* [Problem statement]
Any picture in the listing is left out of the copy; all else is duplicated exactly.
___ Task input
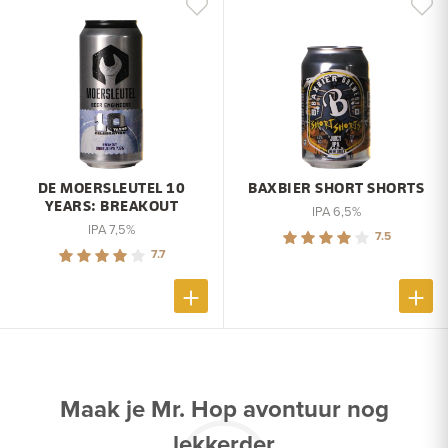
DE MOERSLEUTEL 10
BAXBIER SHORT SHORTS
YEARS: BREAKOUT
IPA 6,5%
IPA 7,5%
7.5
7.7
Maak je Mr. Hop avontuur nog
lekkerder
______
* [Solution for this exercise]
DE MOERSLEUTEL 10
BAXBIER SHORT SHORTS
YEARS: BREAKOUT
IPA 6,5%
IPA 7,5%
7.5
7.7
Maak je Mr. Hop avontuur nog
lekkerder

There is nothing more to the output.